- Directions for this task
Retype, without any change, the first line of the records and every line after it through the one containing "гэрэлтүүлэг хэрэгсэл бүрэн".

--------

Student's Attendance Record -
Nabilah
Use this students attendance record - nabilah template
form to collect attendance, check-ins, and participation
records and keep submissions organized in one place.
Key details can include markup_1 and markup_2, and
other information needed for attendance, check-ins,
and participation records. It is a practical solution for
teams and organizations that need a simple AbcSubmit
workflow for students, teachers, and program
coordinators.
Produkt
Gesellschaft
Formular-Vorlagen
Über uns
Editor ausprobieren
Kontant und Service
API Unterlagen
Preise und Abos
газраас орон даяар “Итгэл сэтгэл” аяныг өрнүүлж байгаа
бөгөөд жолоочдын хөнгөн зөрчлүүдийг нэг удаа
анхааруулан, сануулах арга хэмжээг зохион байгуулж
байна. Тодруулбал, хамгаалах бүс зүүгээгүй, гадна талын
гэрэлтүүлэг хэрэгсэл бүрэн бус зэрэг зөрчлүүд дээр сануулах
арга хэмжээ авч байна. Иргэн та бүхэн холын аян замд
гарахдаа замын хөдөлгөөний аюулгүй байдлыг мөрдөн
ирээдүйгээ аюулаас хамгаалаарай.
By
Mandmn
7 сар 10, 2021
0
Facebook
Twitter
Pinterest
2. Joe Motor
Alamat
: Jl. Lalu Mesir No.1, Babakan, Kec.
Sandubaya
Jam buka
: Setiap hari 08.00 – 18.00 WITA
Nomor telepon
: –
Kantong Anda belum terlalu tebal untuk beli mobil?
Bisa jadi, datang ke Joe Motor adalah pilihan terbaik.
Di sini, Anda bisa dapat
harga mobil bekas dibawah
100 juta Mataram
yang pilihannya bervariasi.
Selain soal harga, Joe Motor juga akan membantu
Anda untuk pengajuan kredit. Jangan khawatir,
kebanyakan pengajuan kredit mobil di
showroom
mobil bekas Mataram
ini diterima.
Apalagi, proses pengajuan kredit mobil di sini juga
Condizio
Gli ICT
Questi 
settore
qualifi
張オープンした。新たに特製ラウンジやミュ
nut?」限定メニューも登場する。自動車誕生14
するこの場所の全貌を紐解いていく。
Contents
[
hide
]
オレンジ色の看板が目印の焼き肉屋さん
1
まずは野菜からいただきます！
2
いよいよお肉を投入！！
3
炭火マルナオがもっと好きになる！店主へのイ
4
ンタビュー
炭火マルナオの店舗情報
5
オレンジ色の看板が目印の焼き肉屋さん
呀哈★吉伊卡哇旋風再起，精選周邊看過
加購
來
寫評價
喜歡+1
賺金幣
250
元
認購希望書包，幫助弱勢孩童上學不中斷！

--------

- Written solution
Student's Attendance Record -
Nabilah
Use this students attendance record - nabilah template
form to collect attendance, check-ins, and participation
records and keep submissions organized in one place.
Key details can include markup_1 and markup_2, and
other information needed for attendance, check-ins,
and participation records. It is a practical solution for
teams and organizations that need a simple AbcSubmit
workflow for students, teachers, and program
coordinators.
Produkt
Gesellschaft
Formular-Vorlagen
Über uns
Editor ausprobieren
Kontant und Service
API Unterlagen
Preise und Abos
газраас орон даяар “Итгэл сэтгэл” аяныг өрнүүлж байгаа
бөгөөд жолоочдын хөнгөн зөрчлүүдийг нэг удаа
анхааруулан, сануулах арга хэмжээг зохион байгуулж
байна. Тодруулбал, хамгаалах бүс зүүгээгүй, гадна талын
гэрэлтүүлэг хэрэгсэл бүрэн бус зэрэг зөрчлүүд дээр сануулах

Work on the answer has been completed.